**DATA SUPPLIED**
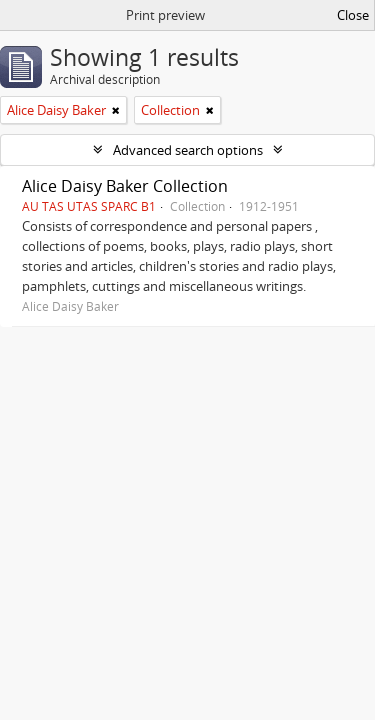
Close (353, 15)
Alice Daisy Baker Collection (125, 186)
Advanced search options (188, 150)
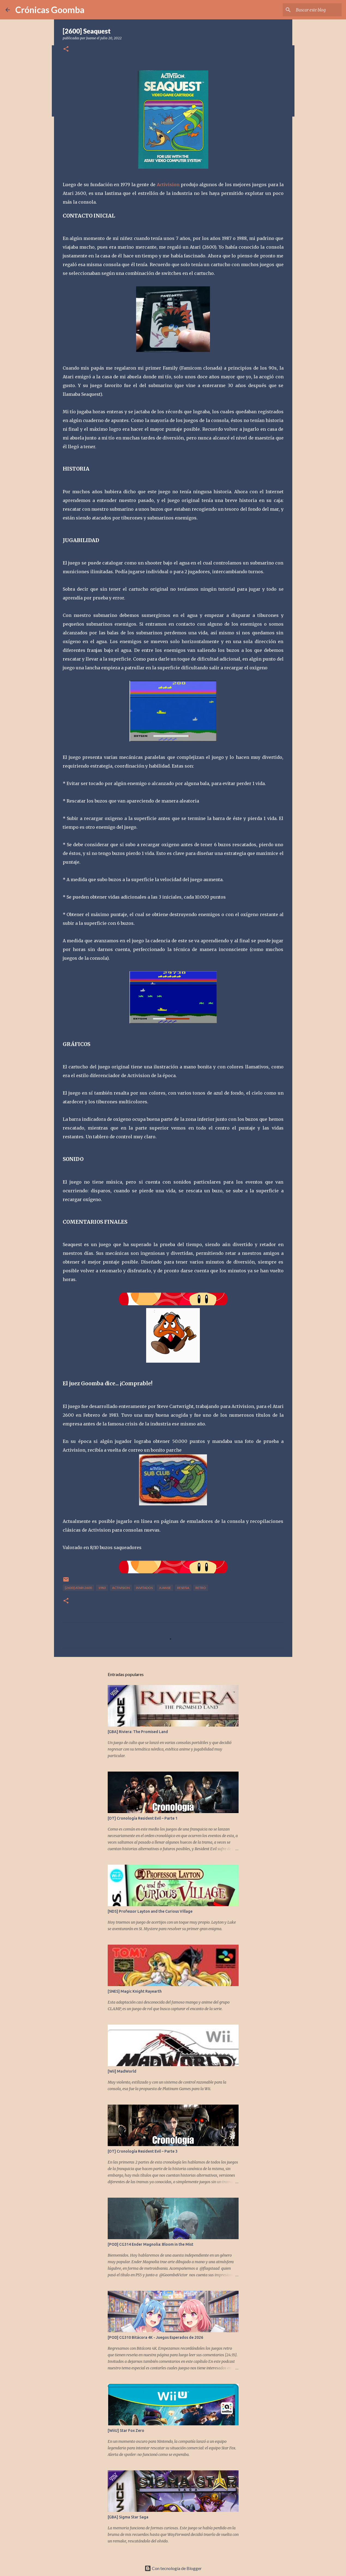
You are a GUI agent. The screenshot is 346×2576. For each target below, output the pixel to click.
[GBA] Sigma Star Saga (128, 2517)
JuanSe (165, 1588)
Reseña (183, 1588)
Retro (200, 1588)
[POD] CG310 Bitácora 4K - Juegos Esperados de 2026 (155, 2337)
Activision (168, 184)
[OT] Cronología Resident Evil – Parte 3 (142, 2151)
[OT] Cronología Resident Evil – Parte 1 (142, 1818)
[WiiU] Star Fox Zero (126, 2430)
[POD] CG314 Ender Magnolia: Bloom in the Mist (150, 2244)
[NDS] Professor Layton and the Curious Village (150, 1911)
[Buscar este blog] (313, 9)
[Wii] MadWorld (122, 2071)
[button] (66, 49)
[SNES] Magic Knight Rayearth (135, 1991)
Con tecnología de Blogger (173, 2568)
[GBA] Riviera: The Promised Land (138, 1732)
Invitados (144, 1588)
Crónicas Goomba (50, 9)
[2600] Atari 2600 (78, 1588)
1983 (102, 1588)
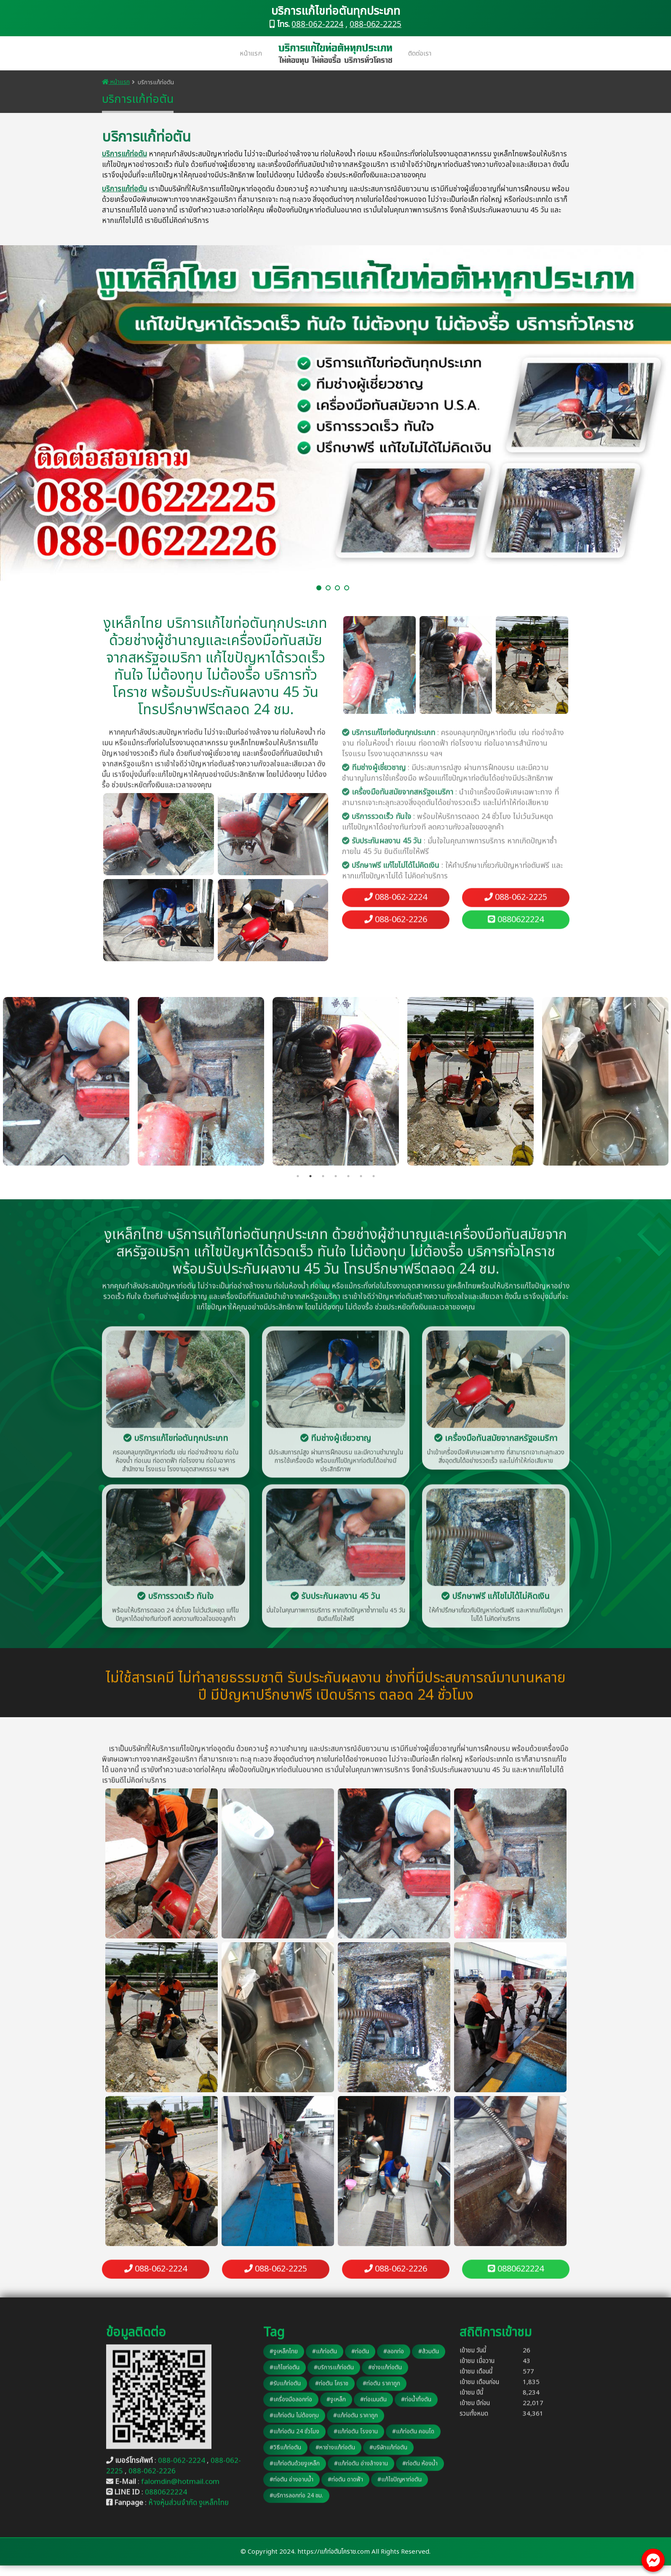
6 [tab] (361, 1176)
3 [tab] (323, 1176)
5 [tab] (348, 1176)
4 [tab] (335, 1176)
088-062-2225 (375, 25)
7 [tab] (373, 1176)
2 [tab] (310, 1176)
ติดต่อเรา (419, 53)
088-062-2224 (317, 25)
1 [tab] (298, 1176)
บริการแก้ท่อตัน (124, 154)
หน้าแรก (251, 53)
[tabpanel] (336, 1081)
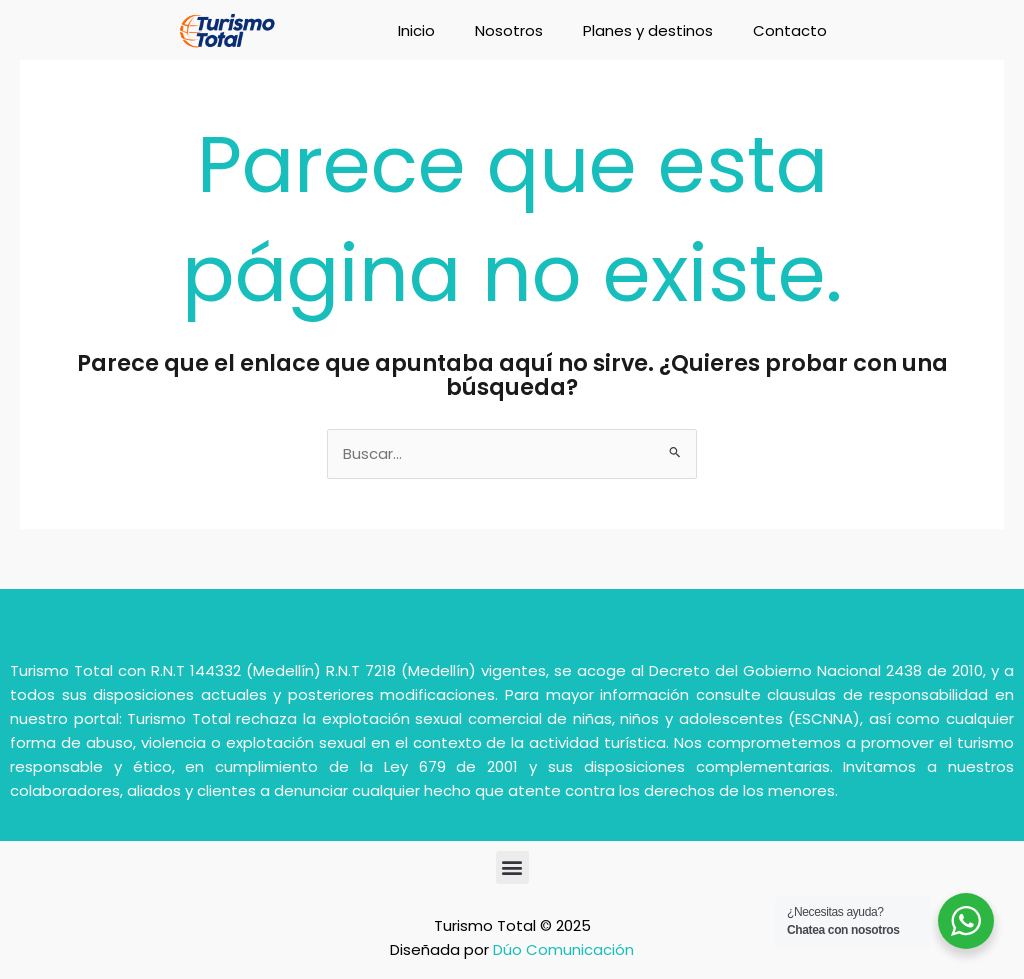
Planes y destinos (648, 30)
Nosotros (509, 30)
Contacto (790, 30)
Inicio (416, 30)
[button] (512, 867)
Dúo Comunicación (563, 949)
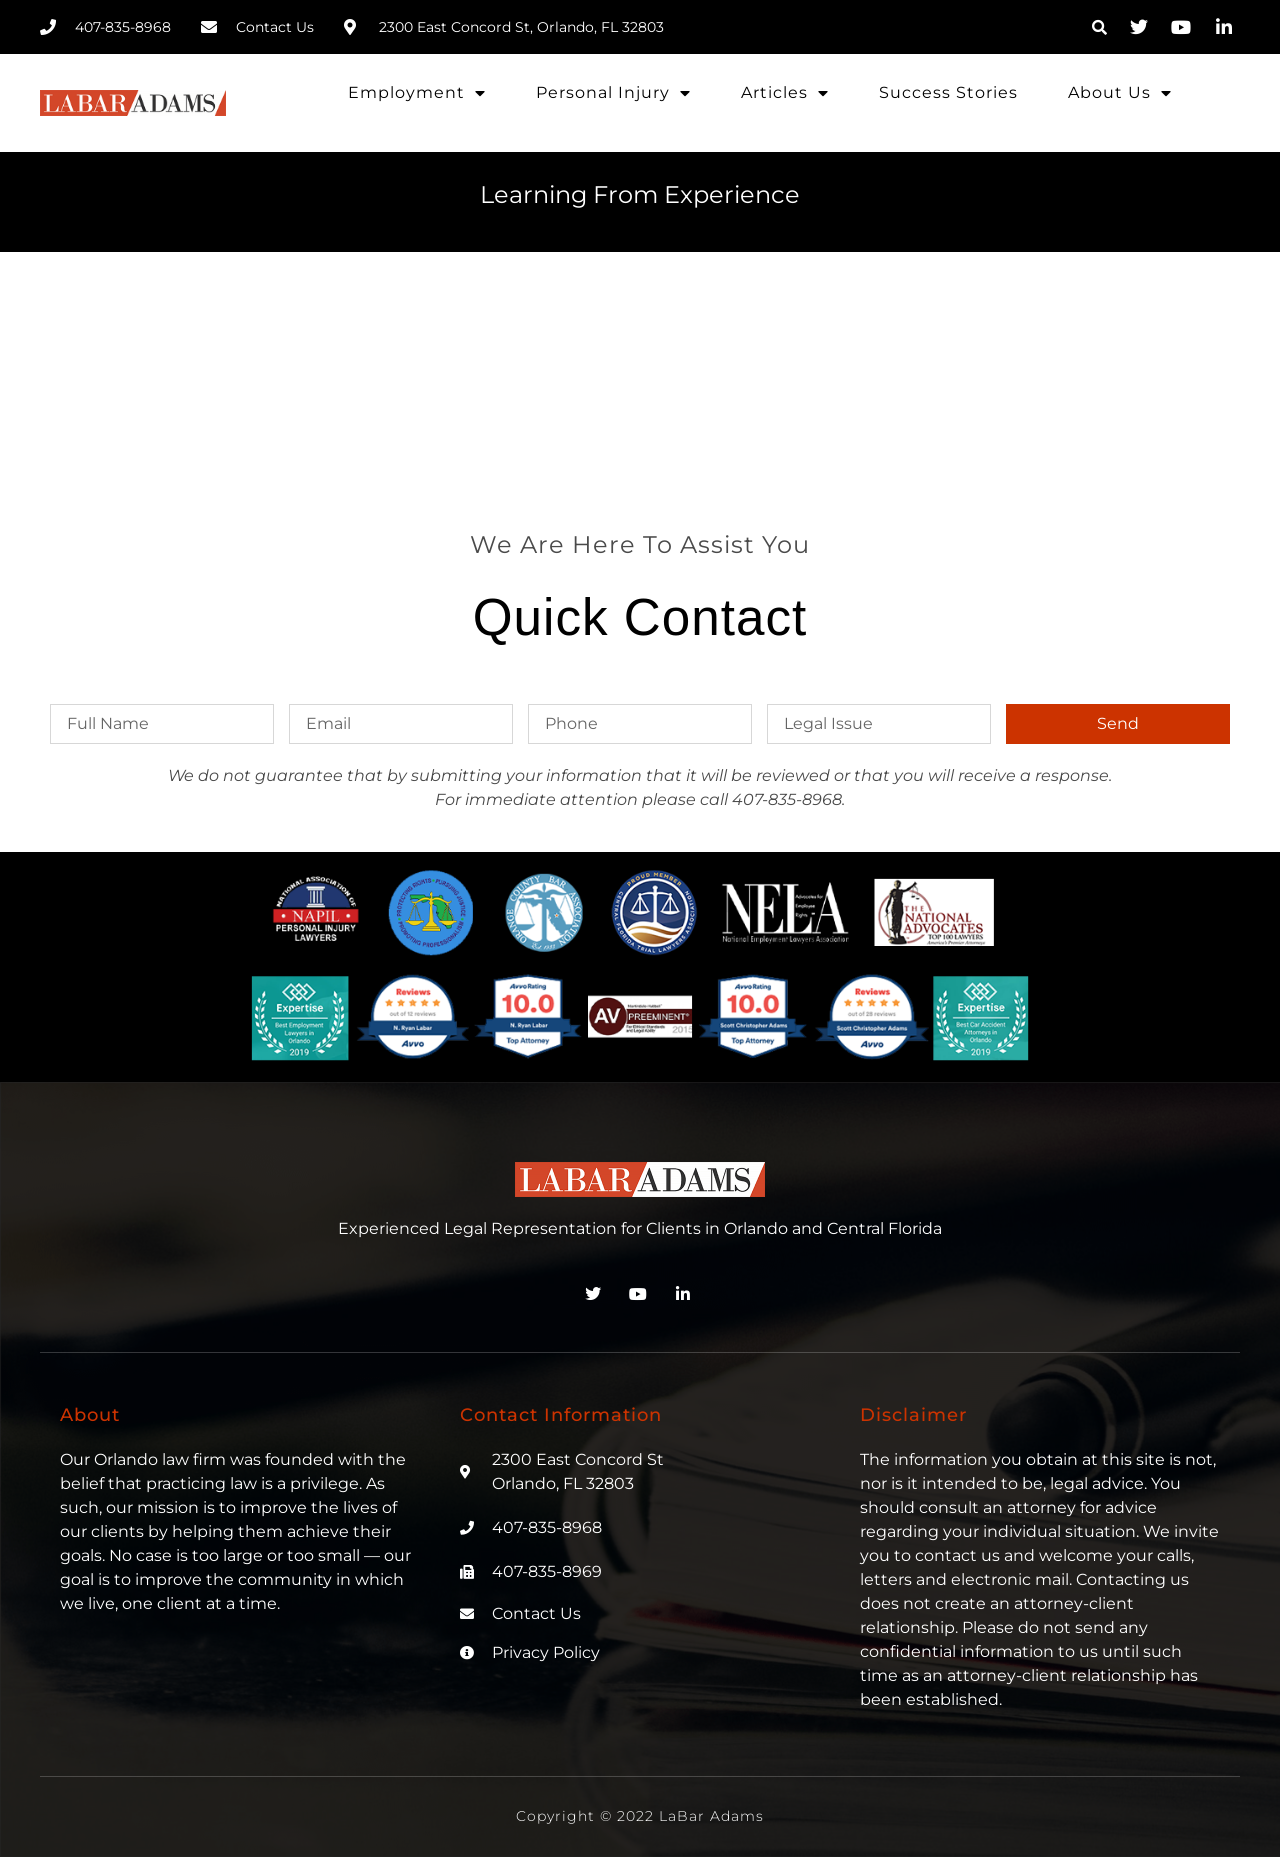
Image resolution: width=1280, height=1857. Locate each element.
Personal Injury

**TASK STATEMENT**
I need the entries printed exactly, with each picture left out.

**WRITTEN SOLUTION**
Close (353, 15)
Alice Daisy Baker Collection (125, 186)
Advanced search options (188, 150)
You are a GUI agent. The screenshot is 346×2576. For each target below, output the pixel to click.
[GBA] Sigma Star Saga (128, 2517)
JuanSe (165, 1588)
Reseña (183, 1588)
Retro (200, 1588)
[POD] CG310 Bitácora 4K - Juegos Esperados de 2026 (155, 2337)
Activision (168, 184)
[OT] Cronología Resident Evil – Parte 3 (142, 2151)
[OT] Cronología Resident Evil – Parte 1 (142, 1818)
[WiiU] Star Fox Zero (126, 2430)
[POD] CG314 Ender Magnolia: Bloom in the Mist (150, 2244)
[NDS] Professor Layton and the Curious Village (150, 1911)
[Buscar este blog] (313, 9)
[Wii] MadWorld (122, 2071)
[button] (66, 49)
[SNES] Magic Knight Rayearth (135, 1991)
Con tecnología de Blogger (173, 2568)
[GBA] Riviera: The Promised Land (138, 1732)
Invitados (144, 1588)
Crónicas Goomba (50, 9)
[2600] Atari 2600 (78, 1588)
1983 (102, 1588)
6 [tab] (361, 1176)
3 [tab] (323, 1176)
5 [tab] (348, 1176)
4 [tab] (335, 1176)
088-062-2225 (375, 25)
7 [tab] (373, 1176)
2 [tab] (310, 1176)
ติดต่อเรา (419, 53)
088-062-2224 (317, 25)
1 [tab] (298, 1176)
บริการแก้ท่อตัน (124, 154)
หน้าแรก (251, 53)
[tabpanel] (336, 1081)
Planes y destinos (648, 30)
Nosotros (509, 30)
Contacto (790, 30)
Inicio (416, 30)
[button] (512, 867)
Dúo Comunicación (563, 949)
Image resolution: width=1280, height=1857. Locate each element.
Personal Injury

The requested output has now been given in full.